Problem details: Print every line below that comes at or after the line containing "VIRŠKINIMO SISTEM", exactly as written.

Records shown:

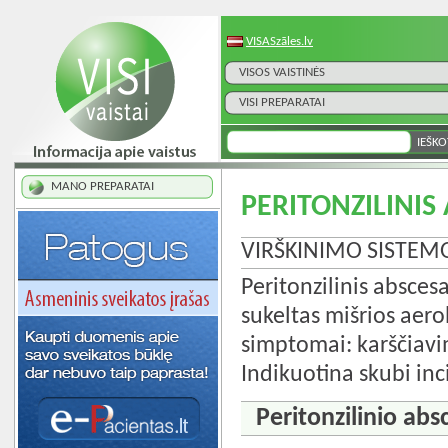
VISASzāles.lv
VISOS VAISTINĖS
VISI PREPARATAI
MANO PREPARATAI
PERITONZILINIS
VIRŠKINIMO SISTEM
Peritonzilinis abscesa
sukeltas mišrios aero
simptomai: karščiavim
Indikuotina skubi inci
Peritonzilinio ab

Answer below:
VIRŠKINIMO SISTEM
Peritonzilinis abscesa
sukeltas mišrios aero
simptomai: karščiavim
Indikuotina skubi inci
Peritonzilinio ab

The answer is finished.